Dalam kanal you tube, titik imbang tayang pada 17 April 2026 dan menghadirkan pakar psikologi forensik Reza Indragiri terungkap masyarakat tidak boleh berhenti pada perdebatan soal viral atau tidak viralnya kasus. “Sebab, perilaku yang tampak “sekadar candaan” dapat berkembang menjadi bentuk pelecehan yang lebih frontal apabila tidak dihentikan sejak dini,” ujarnya.
Oleh sebab itu, jika dikaitkan dengan sanksi atau hukuman kepada 16 mahasiswa UI itu, Reza berpendapat, apakah kasus percakapan di ruang privat dapat dijerat menggunakan Undang-Undang Informasi dan Transaksi Elektronik atau justru perlu dilihat dari sudut pandang lain.
“Karena pada dasarnya, secara resmi, UU No. 1 Tahun 2024 merupakan perubahan kedua atas UU No. 11 Tahun 2008 tentang Informasi dan Transaksi Elektronik, sehingga perdebatan tentang penerapan norma dalam ruang digital memang memiliki konteks hukum yang terus berkembang,” lanjutnya.

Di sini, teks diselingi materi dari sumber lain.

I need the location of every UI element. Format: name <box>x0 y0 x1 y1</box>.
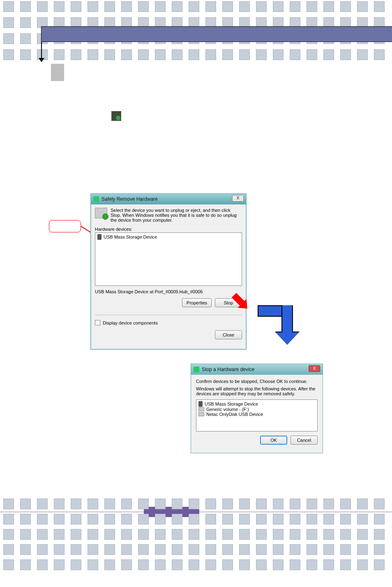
ok-button[interactable]: OK <box>260 436 287 445</box>
divider <box>95 315 242 315</box>
dialog-titlebar: Safely Remove Hardware X <box>91 194 246 204</box>
warn-text: Windows will attempt to stop the followi… <box>196 386 318 396</box>
display-components-checkbox[interactable] <box>95 320 100 325</box>
dialog2-titlebar: Stop a Hardware device X <box>191 364 323 375</box>
device-listbox[interactable]: USB Mass Storage Device <box>95 232 242 286</box>
grey-block <box>51 64 64 81</box>
intro-text: Select the device you want to unplug or … <box>111 208 242 223</box>
safely-remove-tray-icon <box>111 111 121 121</box>
cancel-button[interactable]: Cancel <box>291 436 318 445</box>
list-item-label: Netac OnlyDisk USB Device <box>206 412 263 417</box>
dialog-title: Safely Remove Hardware <box>101 196 158 202</box>
list-item-label: Generic volume - (F:) <box>206 407 249 412</box>
close-button-2[interactable]: Close <box>215 330 242 339</box>
flow-arrow-down <box>41 42 42 62</box>
header-bar <box>41 26 392 42</box>
device-item-label: USB Mass Storage Device <box>104 234 157 239</box>
close-button-x[interactable]: X <box>309 365 320 372</box>
drive-icon <box>198 412 204 416</box>
drive-icon <box>198 407 204 411</box>
safely-remove-hardware-dialog: Safely Remove Hardware X Select the devi… <box>90 193 247 350</box>
list-item[interactable]: USB Mass Storage Device <box>198 401 315 407</box>
blue-flow-arrow <box>258 305 307 346</box>
callout-box <box>49 220 81 232</box>
list-item[interactable]: Generic volume - (F:) <box>198 407 315 412</box>
usb-icon <box>97 234 101 240</box>
stop-hardware-device-dialog: Stop a Hardware device X Confirm devices… <box>191 364 323 453</box>
usb-icon <box>198 401 203 407</box>
hardware-devices-label: Hardware devices: <box>95 227 242 232</box>
dialog2-icon <box>194 367 199 372</box>
properties-button[interactable]: Properties <box>182 298 212 307</box>
list-item-label: USB Mass Storage Device <box>205 401 258 406</box>
confirm-text: Confirm devices to be stopped, Choose OK… <box>196 379 318 384</box>
status-line: USB Mass Storage Device at Port_#0009.Hu… <box>95 289 242 294</box>
dialog2-title: Stop a Hardware device <box>202 367 254 372</box>
close-button[interactable]: X <box>232 195 244 202</box>
stop-device-listbox[interactable]: USB Mass Storage Device Generic volume -… <box>196 399 318 432</box>
intro-icon <box>95 208 107 218</box>
device-list-item[interactable]: USB Mass Storage Device <box>97 234 240 240</box>
display-components-label: Display device components <box>103 320 158 325</box>
decorative-checker-bottom <box>0 499 392 587</box>
dialog-icon <box>93 196 99 202</box>
list-item[interactable]: Netac OnlyDisk USB Device <box>198 412 315 417</box>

Selain itu, Reza mengingatkan tentang keberadaan UU No. 12 Tahun 2022 tentang Tindak Pidana Kekerasan Seksual. Berdasarkan basis data peraturan BPK, regulasi tersebut mengatur pencegahan, penanganan, pelindungan, dan pemulihan hak korban kekerasan seksual. “Karena itu, perbincangan publik mengenai dugaan pelecehan verbal dan objektifikasi di lingkungan kampus tidak semata menjadi soal etika pergaulan, tetapi juga menyentuh dimensi perlindungan korban dan tanggung jawab sosial di ruang Pendidikan,” ucapnya.

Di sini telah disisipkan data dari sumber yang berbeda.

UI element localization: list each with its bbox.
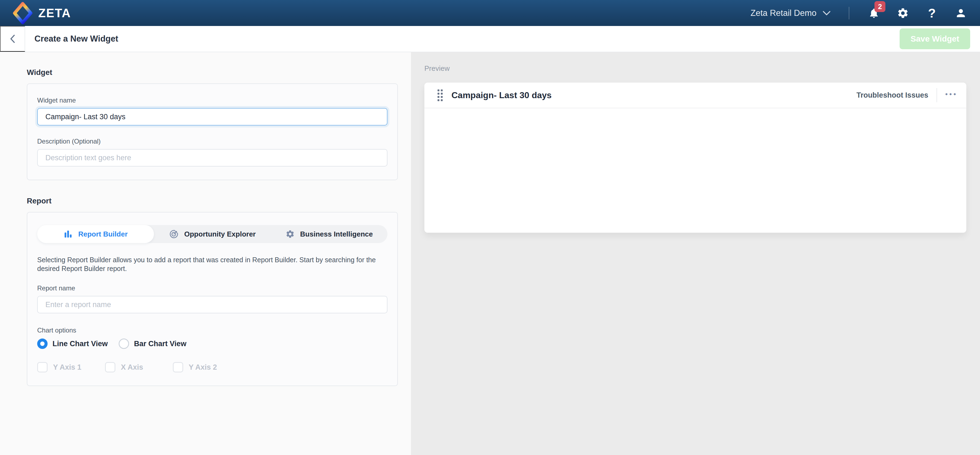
brand-name: ZETA (38, 6, 71, 20)
radio-label: Line Chart View (52, 340, 108, 348)
widget-form-panel: Widget Widget name Description (Optional… (0, 52, 411, 455)
tab-label: Business Intelligence (300, 230, 373, 239)
radio-bar-chart-view[interactable]: Bar Chart View (119, 339, 186, 349)
preview-card-title: Campaign- Last 30 days (452, 90, 552, 100)
report-section: Report Report Builder (27, 197, 398, 386)
widget-card: Widget name Description (Optional) (27, 83, 398, 180)
help-icon: ? (928, 6, 936, 21)
notification-badge: 2 (875, 1, 885, 12)
account-name: Zeta Retail Demo (751, 8, 816, 18)
report-card: Report Builder Opportunity Explorer (27, 212, 398, 386)
zeta-diamond-logo-icon (13, 2, 33, 24)
report-source-tabs: Report Builder Opportunity Explorer (37, 225, 387, 243)
chevron-left-icon (9, 34, 16, 43)
actions-divider (937, 88, 937, 102)
troubleshoot-issues-button[interactable]: Troubleshoot Issues (856, 91, 928, 100)
radio-label: Bar Chart View (134, 340, 186, 348)
chart-options-group: Chart options Line Chart View Bar Chart … (37, 326, 387, 372)
bar-chart-icon (64, 229, 73, 239)
tab-opportunity-explorer[interactable]: Opportunity Explorer (154, 225, 271, 243)
radio-line-chart-view[interactable]: Line Chart View (37, 339, 108, 349)
gear-icon (897, 7, 909, 19)
account-selector[interactable]: Zeta Retail Demo (751, 8, 831, 18)
radio-selected-icon (37, 339, 48, 349)
tab-label: Report Builder (78, 230, 128, 239)
radio-unselected-icon (119, 339, 129, 349)
checkbox-icon (37, 362, 48, 372)
chevron-down-icon (822, 10, 831, 16)
preview-widget-card: Campaign- Last 30 days Troubleshoot Issu… (425, 83, 966, 233)
chart-options-label: Chart options (37, 326, 387, 334)
back-button[interactable] (0, 26, 25, 52)
axis-checkbox-row: Y Axis 1 X Axis Y Axis 2 (37, 362, 387, 372)
report-name-label: Report name (37, 285, 387, 292)
tab-report-builder[interactable]: Report Builder (37, 225, 154, 243)
brand[interactable]: ZETA (13, 2, 71, 24)
checkbox-y-axis-2[interactable]: Y Axis 2 (173, 362, 240, 372)
description-input[interactable] (37, 149, 387, 167)
checkbox-label: Y Axis 2 (189, 363, 217, 372)
preview-card-body (425, 108, 966, 232)
user-icon (955, 7, 967, 19)
widget-section: Widget Widget name Description (Optional… (27, 68, 398, 180)
page-header: Create a New Widget Save Widget (0, 26, 980, 52)
checkbox-y-axis-1[interactable]: Y Axis 1 (37, 362, 105, 372)
checkbox-label: Y Axis 1 (53, 363, 81, 372)
tab-business-intelligence[interactable]: Business Intelligence (271, 225, 387, 243)
tab-label: Opportunity Explorer (184, 230, 256, 239)
report-name-input[interactable] (37, 296, 387, 313)
report-builder-description: Selecting Report Builder allows you to a… (37, 256, 387, 273)
top-navbar: ZETA Zeta Retail Demo 2 (0, 0, 980, 26)
preview-heading: Preview (425, 64, 966, 73)
checkbox-icon (173, 362, 183, 372)
help-button[interactable]: ? (925, 6, 939, 20)
preview-panel: Preview Campaign- Last 30 days Troublesh… (411, 52, 980, 455)
widget-section-heading: Widget (27, 68, 398, 77)
preview-card-header: Campaign- Last 30 days Troubleshoot Issu… (425, 83, 966, 108)
gear-icon (285, 229, 295, 239)
checkbox-x-axis[interactable]: X Axis (105, 362, 173, 372)
notifications-button[interactable]: 2 (867, 6, 880, 20)
report-section-heading: Report (27, 197, 398, 205)
save-widget-button[interactable]: Save Widget (900, 29, 970, 49)
checkbox-label: X Axis (121, 363, 143, 372)
widget-name-input[interactable] (37, 108, 387, 126)
page-title: Create a New Widget (25, 34, 118, 44)
profile-button[interactable] (954, 6, 967, 20)
more-options-button[interactable]: ••• (945, 91, 958, 100)
drag-handle-icon[interactable] (438, 89, 443, 101)
checkbox-icon (105, 362, 115, 372)
description-label: Description (Optional) (37, 138, 387, 145)
target-icon (169, 229, 179, 239)
settings-button[interactable] (896, 6, 910, 20)
navbar-divider (849, 7, 849, 19)
widget-name-label: Widget name (37, 97, 387, 104)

Harus diakui, kasus dugaaan pelecehan ini menjadi besar, bukan semata karena substansi percakapannya, melainkan juga karena konteksnya. Terlebih hal itu menyeret lingkungan kampus, melibatkan mahasiswa hukum, dan menyentuh ekspektasi publik tentang sensitivitas, empati, serta kesadaran hukum dari para mahasiswa yang kelak dipandang sebagai bagian dari dunia penegakan hukum.

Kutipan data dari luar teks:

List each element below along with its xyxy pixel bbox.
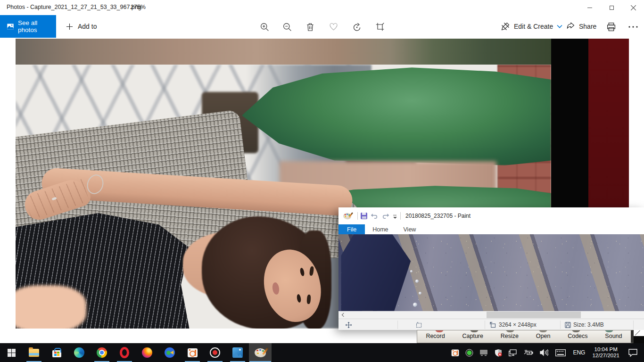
undo-icon[interactable]	[370, 212, 379, 220]
start-button[interactable]	[0, 343, 23, 362]
sound-button[interactable]: Sound	[605, 333, 622, 339]
image-dimensions-value: 3264 × 2448px	[499, 321, 537, 328]
separator	[357, 212, 358, 220]
tray-power[interactable]	[520, 343, 537, 362]
photos-zoom-level: 275%	[131, 4, 146, 10]
windows-logo-icon	[8, 349, 16, 357]
edge-icon	[74, 347, 84, 358]
delete-button[interactable]	[304, 21, 316, 33]
photo-gallery-icon	[7, 23, 14, 31]
photos-window-title: Photos - Capture_2021_12_27_21_53_33_967…	[7, 4, 141, 10]
more-options-button[interactable]	[627, 21, 639, 33]
codecs-icon-partial	[572, 330, 580, 332]
redo-icon[interactable]	[381, 212, 390, 220]
crop-icon	[375, 22, 385, 32]
paint-canvas[interactable]	[339, 234, 644, 311]
chevron-down-icon	[557, 25, 562, 28]
record-button[interactable]: Record	[426, 333, 445, 339]
paint-taskbar-icon	[255, 348, 266, 357]
tab-file[interactable]: File	[339, 224, 365, 234]
photo-shoulder	[16, 285, 86, 329]
paint-horizontal-scrollbar[interactable]	[339, 311, 644, 319]
tab-home[interactable]: Home	[365, 224, 396, 234]
scrollbar-thumb[interactable]	[487, 312, 581, 318]
edit-create-label: Edit & Create	[514, 23, 553, 30]
photos-titlebar[interactable]: Photos - Capture_2021_12_27_21_53_33_967…	[0, 0, 644, 15]
photos-app-icon	[232, 347, 243, 358]
taskbar-chrome[interactable]	[91, 343, 113, 362]
firefox-icon	[142, 347, 152, 358]
tray-display[interactable]	[476, 343, 491, 362]
taskbar-screen-recorder[interactable]	[204, 343, 226, 362]
recorder-toolbar-window[interactable]: Record Capture Resize Open Codecs Sound	[417, 330, 634, 343]
canvas-navy-region	[341, 234, 433, 311]
action-center-button[interactable]	[623, 343, 642, 362]
tray-screenshot-tool[interactable]	[448, 343, 462, 362]
sound-icon-partial	[605, 330, 613, 332]
clock-time: 10:04 PM	[594, 346, 618, 353]
background-patch	[634, 336, 644, 343]
paint-menu-tabs: File Home View	[339, 224, 644, 234]
status-divider	[397, 321, 398, 329]
edit-create-button[interactable]: Edit & Create	[501, 15, 562, 38]
resize-button[interactable]: Resize	[501, 333, 519, 339]
action-center-icon	[628, 349, 637, 357]
taskbar-camera-app[interactable]	[158, 343, 181, 362]
taskbar-store[interactable]	[45, 343, 68, 362]
edit-create-icon	[501, 22, 510, 31]
screen-recorder-icon	[210, 347, 220, 358]
zoom-out-button[interactable]	[281, 21, 293, 33]
canvas-bubble	[419, 292, 421, 295]
see-all-photos-button[interactable]: See all photos	[0, 15, 56, 38]
close-button[interactable]	[622, 0, 644, 15]
recorder-status-icon	[465, 349, 473, 357]
minimize-button[interactable]	[579, 0, 601, 15]
capture-button[interactable]: Capture	[462, 333, 483, 339]
tray-language[interactable]: ENG	[570, 343, 588, 362]
save-icon[interactable]	[361, 213, 367, 219]
taskbar-file-explorer[interactable]	[23, 343, 45, 362]
open-button[interactable]: Open	[536, 333, 551, 339]
touch-keyboard-icon	[555, 349, 566, 356]
screenshot-tool-tray-icon	[452, 349, 459, 356]
tray-volume[interactable]	[537, 343, 552, 362]
tray-network[interactable]	[505, 343, 520, 362]
chrome-icon	[97, 347, 107, 358]
quick-access-dropdown-icon[interactable]	[393, 214, 397, 219]
taskbar-firefox[interactable]	[136, 343, 158, 362]
paint-titlebar[interactable]: 20180825_232705 - Paint	[339, 207, 644, 224]
taskbar-photos-app[interactable]	[226, 343, 249, 362]
scroll-left-arrow[interactable]	[339, 312, 347, 318]
favorite-button[interactable]	[327, 21, 339, 33]
heart-icon	[329, 22, 339, 32]
rotate-button[interactable]	[351, 21, 363, 33]
add-to-button[interactable]: Add to	[60, 15, 102, 38]
print-button[interactable]	[605, 21, 617, 33]
share-button[interactable]: Share	[566, 15, 596, 38]
ellipsis-icon	[628, 25, 638, 28]
zoom-in-icon	[260, 22, 270, 32]
minimize-icon	[587, 8, 592, 8]
pencil-cursor-area	[634, 330, 644, 336]
tab-view[interactable]: View	[396, 224, 424, 234]
zoom-in-button[interactable]	[258, 21, 271, 33]
close-icon	[631, 5, 636, 10]
tray-recorder-status[interactable]	[462, 343, 476, 362]
tray-clock[interactable]: 10:04 PM 12/27/2021	[588, 343, 623, 362]
taskbar-paint[interactable]	[249, 343, 272, 362]
taskbar-edge[interactable]	[68, 343, 91, 362]
codecs-button[interactable]: Codecs	[568, 333, 587, 339]
taskbar-screenshot-tool[interactable]	[181, 343, 204, 362]
network-icon	[509, 349, 517, 356]
plus-icon	[66, 23, 73, 30]
tray-security[interactable]	[491, 343, 505, 362]
tray-touch-keyboard[interactable]	[552, 343, 570, 362]
taskbar-apps	[0, 343, 272, 362]
maximize-button[interactable]	[601, 0, 622, 15]
rotate-icon	[352, 22, 362, 32]
file-size-icon	[564, 321, 571, 329]
taskbar-opera[interactable]	[113, 343, 136, 362]
crop-button[interactable]	[374, 21, 386, 33]
store-icon	[52, 350, 61, 357]
paint-window[interactable]: 20180825_232705 - Paint File Home View	[339, 207, 644, 330]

“Itulah sebabnya reaksi publik berkembang cepat, dari sekadar rasa marah menjadi perdebatan soal moral, etika, dan kemungkinan pertanggungjawaban hukum. Yang jelas, dari kasus ini kita harus faham sekarang bahwa publik kini semakin kritis terhadap candaan seksual, terutama ketika hal itu berlangsung dalam komunitas yang seharusnya aman bagi semua pihak,” pungkas Reza.
Intinya, narasi “hanya bercanda” kini tidak lagi mudah diterima begitu saja. Ketika sebuah obrolan dinilai merendahkan martabat orang lain, masyarakat cenderung melihatnya sebagai gejala yang harus dihentikan, bukan sekadar bahan tawa internal kelompok.